Despite the fact this bit of the drive only took us 2 days, we really were taking it nice and easy. Our first stop was in Anglsea, to let Casey have a bit of fun... playing golf. I have to admit even I found the course incredible, it was covered in kangaroos! 

Even saw a little Joey in it's pouch...






I never really got into golf, as I'm sure you can tell...





Next stop, Aireys Inlet, where thanks once again to the book, we stopped at the lighthouse from Round the Twist, and sea stacks similar to the Twelve Apostles, which will appear later in this post.


And at the end of our first day, a stop in Lorne, where I, in the morning, enjoyed yet another coffee on the beach, from my grumpy mug =)

By day 2 of the Great Ocean Road (which was actually day 7 of the road trip), Casey had really got into the swing of stopping at all the brown signs; touristy stops.
Today it seemed to be waterfalls. First off was Erskine Falls in the Otaway Forest which were really beautiful, probably to do with the deluge of rain in the previous week.

The second falls we decided to go to, we didn't actually make it to. The path to Sheoak Falls was very flooded, though Casey did design an interesting way to cross the flooded path.





So we went to Teddy's Lookout instead. Now plenty of people have beautiful pictures of the Great Ocean Road, but how many people have pictures of rainbows over the Great Ocean Road. The views of the road were amazing.




And later on the Twelve Apostles, beautiful sea stacks.

And London Bridge, which used to have one more arch which collapsed in 1990, leaving two people stranded out on the bridge.










And my favourite, the Bay of Isles, at sunset.

We reached the end of the Great Ocean Road in Warrnambool that night, 2 days later, 252km from Torquay. The most incredible place we found at Warrnambool was Logan Beach.
The seabed drops away straight off the beach creating a deep channel which humpback whales use as a nursery.

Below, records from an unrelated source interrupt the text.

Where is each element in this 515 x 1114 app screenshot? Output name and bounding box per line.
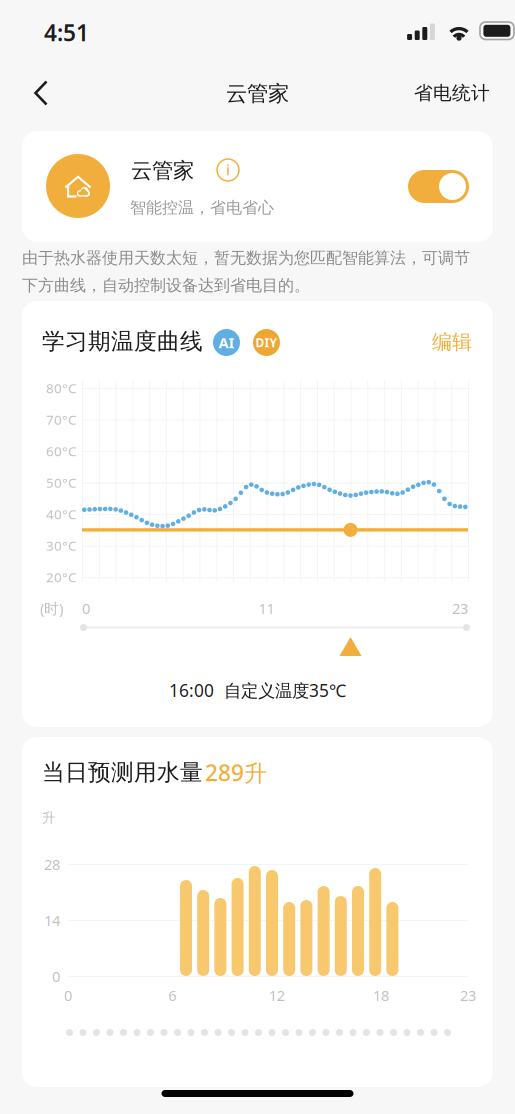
staticText: 云管家 (131, 158, 194, 184)
staticText: 6 (168, 986, 176, 1005)
staticText: 50°C (46, 474, 76, 491)
button[interactable]: 云管家开关 (408, 170, 469, 203)
staticText: 23 (460, 986, 476, 1005)
staticText: DIY (256, 334, 278, 350)
staticText: 智能控温，省电省心 (130, 198, 274, 218)
staticText: (时) (40, 599, 63, 618)
staticText: 升 (42, 810, 55, 826)
staticText: 0 (82, 599, 90, 618)
button[interactable]: 编辑 (392, 327, 472, 357)
staticText: AI (218, 333, 234, 352)
staticText: 23 (452, 599, 468, 618)
button[interactable]: 省电统计 (404, 72, 500, 114)
staticText: 80°C (46, 379, 76, 397)
staticText: 11 (259, 599, 275, 618)
staticText: 20°C (46, 568, 76, 586)
staticText: 60°C (46, 442, 76, 460)
staticText: 4:51 (44, 17, 89, 48)
staticText: 编辑 (432, 330, 472, 354)
staticText: 0 (52, 967, 60, 986)
button[interactable]: 返回 (10, 68, 72, 118)
staticText: i (226, 160, 230, 179)
staticText: 云管家 (226, 80, 289, 107)
button[interactable]: 说明 (206, 148, 250, 192)
staticText: 40°C (46, 505, 76, 523)
staticText: 12 (269, 986, 285, 1005)
staticText: 0 (64, 986, 72, 1005)
staticText: 30°C (46, 537, 76, 554)
staticText: 当日预测用水量 (42, 758, 203, 786)
staticText: 省电统计 (414, 82, 490, 104)
staticText: 学习期温度曲线 (42, 328, 203, 355)
staticText: 16:00 自定义温度35℃ (169, 679, 346, 702)
staticText: 70°C (46, 411, 76, 428)
staticText: 18 (373, 986, 389, 1005)
staticText: 28 (44, 855, 60, 874)
staticText: 289升 (205, 757, 267, 788)
staticText: 由于热水器使用天数太短，暂无数据为您匹配智能算法，可调节下方曲线，自动控制设备达… (22, 248, 470, 295)
staticText: 14 (44, 911, 60, 930)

Despite the closeness to the beach, my camera wasn't quite good enough to take brilliant pictures, but I'm pretty sure these were killer whales.


I'll just continue now as far as Yambuk, a stop we made half an hour after leaving Warrnambool on the 6th.











We stopped for the sole purpose of the 30m slide listed in 'The Book.' and ended up staying most of the afternoon. Casey managed to catch his first tiny fish and I sat on the beach watching the waves roll in straight from the Antarctic, beautiful!